Finance has always been a problem in allowing Africa to move forward with infrastructure projects in the past. In order to address this the SADC Master Plan implementation needs to take account of PPP’s in a dynamic way. The Conference highlighted that partnering with the private sector (additional skills) and private funders (additional cash) is imperative in resolving the backlog in Infrastructure.
• Maintenance needs to be built into the long-term project finance plan;
• Maintenance is as important as the initial project: maintenance delayed by one year can end up costing 2-3 times more the following year (SAICE report card 2011);
• Maintenance should be routine and proactive rather than reactive;
• It is essential to hire properly qualified and experienced contractors;
• To achieve success, the preparation of feasibility plans with concrete actions for implementation, including follow-up maintenance programmes, are paramount.
The Youth Conference, held on 22 May 2012 also aligned with the Connecting Africa theme while focusing on key issues facing the youth in Africa, namely Further Education Opportunities, Employment Opportunities, Entrepreneurial Opportunities and Inspiration & Motivation.
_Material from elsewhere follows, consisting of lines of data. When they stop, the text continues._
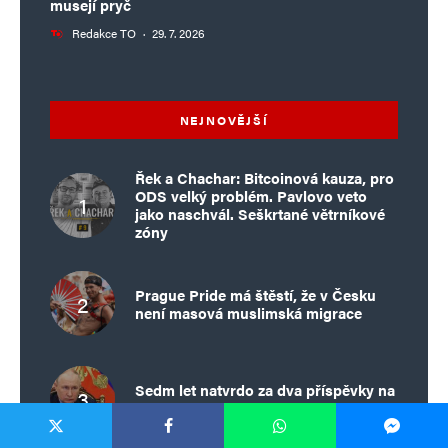
musejí pryč
Redakce TO
·
29. 7. 2026
NEJNOVĚJŠÍ
Řek a Chachar: Bitcoinová kauza, pro
ODS velký problém. Pavlovo veto
jako naschvál. Seškrtané větrníkové
zóny
Prague Pride má štěstí, že v Česku
není masová muslimská migrace
Sedm let natvrdo za dva příspěvky na
sítích. Autor je opoziční politik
The panel of young entrepreneurs and business leaders ensured the delegates understood the importance of taking responsibility for their own lives, personal development and careers.
In the main Conference plenary sessions the Government Ministers present from the SADC region reported on the progress of their countries on the implementation of the SADC and AU N-S Corridor and E-W Corridor master plans. Leaders from business organisations and facilitation organisations provided insights into the Africa infrastructure’s current state and future plans as they related to the progress outlined above. The Tripartite Free Trade Agreement (SADC. COMESA and EAC) will create a sizeable regional market with a GDP of $1 trillion and a combined population of approximately 600 million people. The integration agenda is based on three pillars:
• Market integration through the negotiation of the FTA (2-phase approach);
• Infrastructure development – mainly through the NSC;
• Industrial development – sectorial cooperation.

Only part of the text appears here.